Lessons learned - Jackson, API design, Kafka

Introduction

This blogpost describes a bunch of lessons learned during a recent project I worked on.
They are just a bunch grouped together, too small to "deserve" their own separate post :)
Items discussed are: Jackson, JSON, API design, Kafka, Git.


Lessons learned

  • Pretty print (nicely format) JSON in a Linux shell prompt:

    cat file.json | jq

    You might have to 'apt-get install jq' first.

  • OpenOffice/LibreOffice formulas:

    To increase date and year by one from cell H1031=DATE(YEAR(H1031)+1; MONTH(H1031)+1; DAY(H1031))

    Count how many times a range of cells A2:A4501 has the value 1: =COUNTIF(A2:A4501; 1)

  • For monitoring a system a split between a health-status page and performance details is handy. The first one is to show issues/metrics that would require immediate action. Performance is for informational purposes, and usually does not require immediate action.

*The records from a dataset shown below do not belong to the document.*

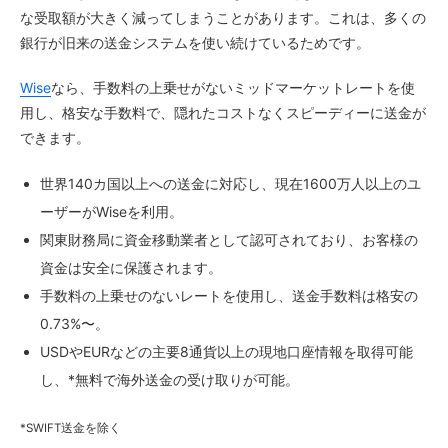
な受取額が大きく減ってしまうことがあります。これは、多くの
銀行が旧来の送金システムを使い続けているためです。
Wise
なら、手数料の上乗せがないミッドマーケットレートを使
用し、格安な手数料で、隠れたコストなくスピーディーに送金が
できます。
世界140カ国以上への送金に対応し、現在1600万人以上のユ
ーザーがWiseを利用。
関東財務局に資金移動業者として認可されており、お客様の
資金は安全に保護されます。
手数料の上乗せのないレートを使用し、送金手数料は格安の
0.73%〜。
USDやEURなどの主要8通貨以上の現地口座情報を取得可能
し、*無料で海外送金の受け取りが可能。
*SWIFT送金を除く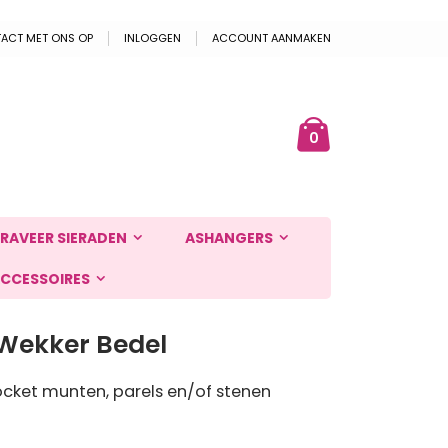
ACT MET ONS OP
INLOGGEN
ACCOUNT AANMAKEN
Cart
ek
producten
0
RAVEER SIERADEN
ASHANGERS
CCESSOIRES
Wekker Bedel
cket munten, parels en/of stenen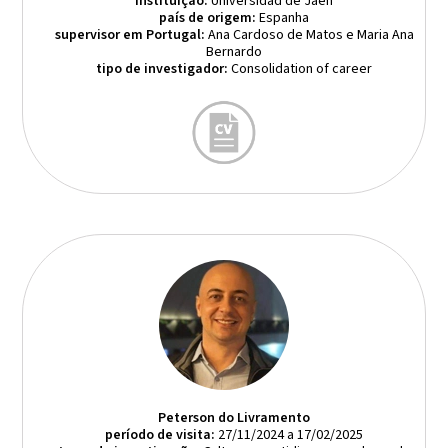
instituição:
Universidad de Jaén
país de origem:
Espanha
supervisor em Portugal:
Ana Cardoso de Matos e Maria Ana
Bernardo
tipo de investigador:
Consolidation of career
Peterson do Livramento
período de visita:
27/11/2024 a 17/02/2025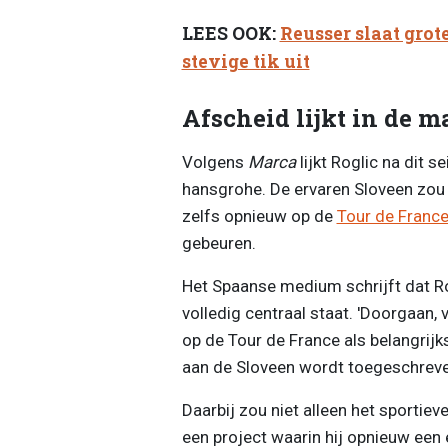
LEES OOK:
Reusser slaat grot
stevige tik uit
Afscheid lijkt in de 
Volgens
Marca
lijkt Roglic na dit 
hansgrohe. De ervaren Sloveen zou z
zelfs opnieuw op de
Tour de Franc
gebeuren.
Het Spaanse medium schrijft dat Ro
volledig centraal staat. 'Doorgaan
op de Tour de France als belangrijks
aan de Sloveen wordt toegeschreve
Daarbij zou niet alleen het sportieve
een project waarin hij opnieuw een 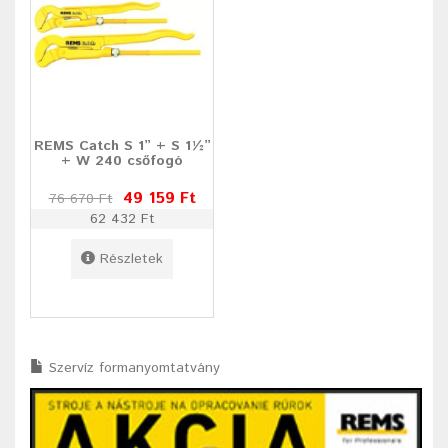
REMS Catch S 1” + S 1½”
+ W 240 csőfogó
49 159 Ft
76 670 Ft
62 432 Ft
Részletek
Szervíz formanyomtatvány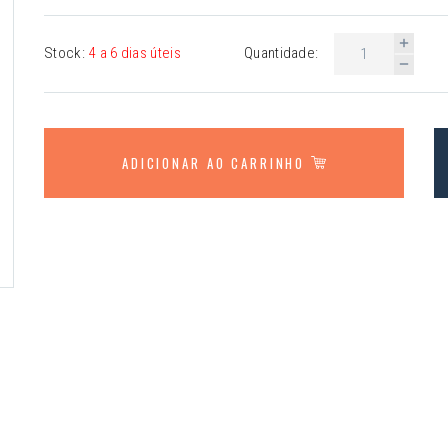
Stock:
4 a 6 dias úteis
Quantidade:
ADICIONAR AO CARRINHO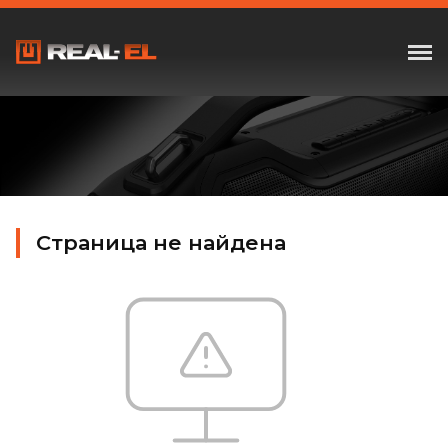
Страница не найдена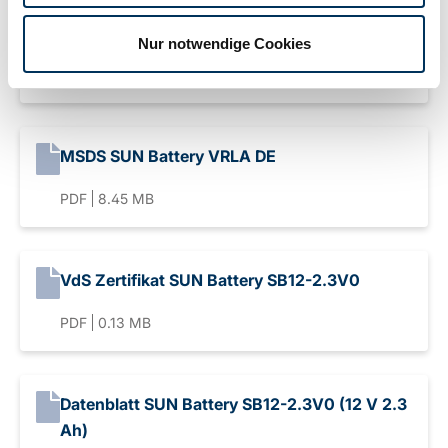
MSDS SUN Battery VRLA EN
Nur notwendige Cookies
PDF
5.20 MB
MSDS SUN Battery VRLA DE
PDF
8.45 MB
VdS Zertifikat SUN Battery SB12-2.3V0
PDF
0.13 MB
Datenblatt SUN Battery SB12-2.3V0 (12 V 2.3
Ah)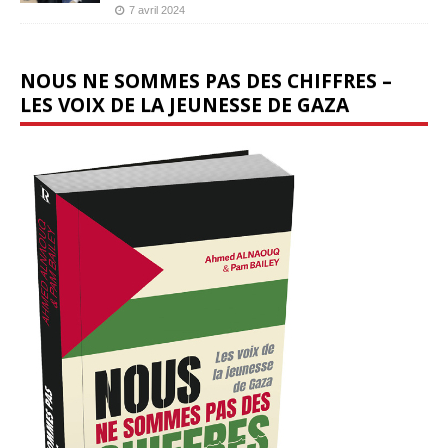
7 avril 2024
NOUS NE SOMMES PAS DES CHIFFRES –
LES VOIX DE LA JEUNESSE DE GAZA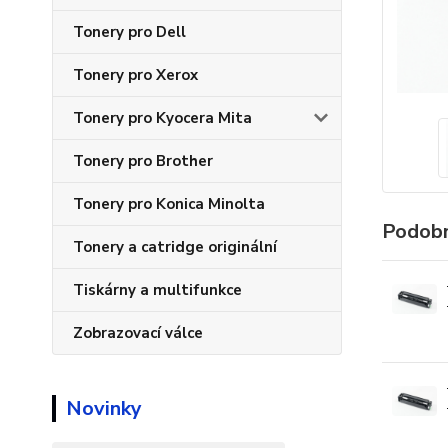
Tonery pro Dell
Tonery pro Xerox
Tonery pro Kyocera Mita
Tonery pro Brother
Tonery pro Konica Minolta
Podobn
Tonery a catridge originální
Tiskárny a multifunkce
Zobrazovací válce
Novinky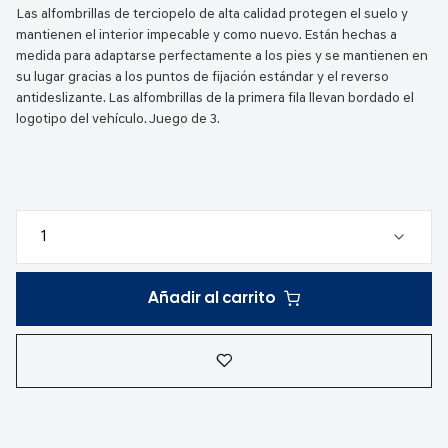
Las alfombrillas de terciopelo de alta calidad protegen el suelo y
mantienen el interior impecable y como nuevo. Están hechas a
medida para adaptarse perfectamente a los pies y se mantienen en
su lugar gracias a los puntos de fijación estándar y el reverso
antideslizante. Las alfombrillas de la primera fila llevan bordado el
logotipo del vehículo. Juego de 3.
Añadir al carrito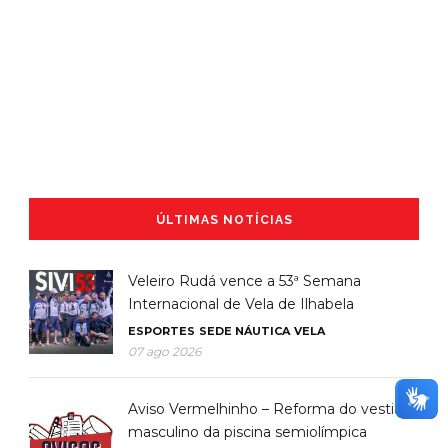
ÚLTIMAS NOTÍCIAS
Veleiro Rudá vence a 53ª Semana
Internacional de Vela de Ilhabela
ESPORTES
SEDE NÁUTICA
VELA
07 ago 2026
Aviso Vermelhinho – Reforma do vestiário
masculino da piscina semiolímpica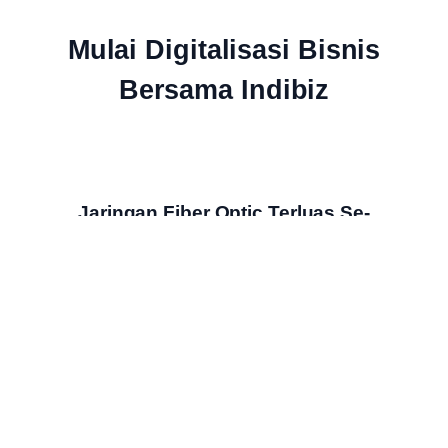
Mulai Digitalisasi Bisnis
Bersama Indibiz
Jaringan Fiber Optic Terluas Se-
Indonesia
Indibiz menyediakan jaringan internet cepat dan stabil yang
menjangkau seluruh wilayah Indonesia
Bundling Produk Digital Terbaik &
Termurah
Nikmati bundling produk digital Indibiz dengan harga hemat,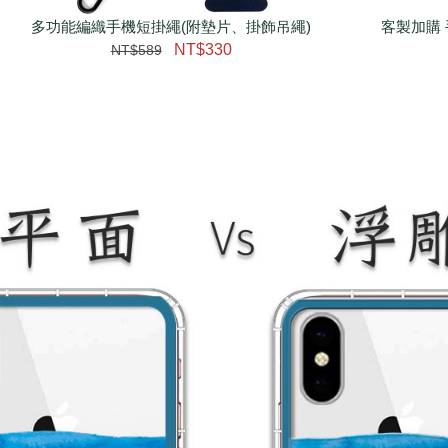
多功能編織手機短掛繩(附墊片、掛飾吊繩)
客製加購 
NT$330
NT$589
大眼睛透氣網眼透視手
提沙灘包
-
+
NT$ 219
NT$ 249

  • API design: Even if you have a simple method that just returns a date (string) for example, always return JSON (and not just a String of that value). Usueful for backwards compatibility: more fields can be easily added later.

  • When upgrading gitlab, it (gitlab) had changed a repository named 'users' to 'users0'. Turns out 'users' is a reserved repository name in gitlab since version 8.15.

    To change your local git settings to the new users0 perform these steps to update your remote origin:

    # check current setting
    $ git remote -vorigin  https://gitlab.local/gitlab/backend/users (fetch)
    origin  https://gitlab.local/gitlab/backend/users (push)

    # change it to the new one
    $ git remote set-url origin https://gitlab.local/gitlab/backend/users0

    # see it got changed
    $ git remote -v
    origin  https://gitlab.local/gitlab/backend/users0 (fetch)
    origin  https://gitlab.local/gitlab/backend/users0 (push)

  • Jackson JSON generating (serializing): probably a good practice is to not use @JsonInclude(JsonInclude.Include.NON_EMPTY)  or NON_NULLm since that would mean a key will be just not in the JSON when its value is empty or null. That could be confusing to the caller: sometimes it's there sometimes not.  So just leave it in, so it will be set to null.   Unless it would be a totally unrelated field like: amount and currency. If amount is null, currency (maybe) doesn't make sense, so then it could be left out.

  • Java:

    Comparator userComparator = (o1, o2)->o1.getCreated().compareTo(o2.getCreated());

    can be replaced now in Java 8 by:

    Comparator userComparator = Comparator.comparing(UserByPhoneNumber::getCreated);

  • Kafka partitioning tips: http://blog.rocana.com/kafkas-defaultpartitioner-and-byte-arrays

  • Kafka vs RabbitMQ:

    - Kafka is optimized for producers producing lots of data (batch-oriented producers) and consumers that are usually slower that the producers.
    - Performance: Rabbit: makes about 20K/s  Kafka: up to 150K/s.
    - Unlike other message system, Kafka brokers are stateless. This means that the consumer has to maintain how much it has consumed.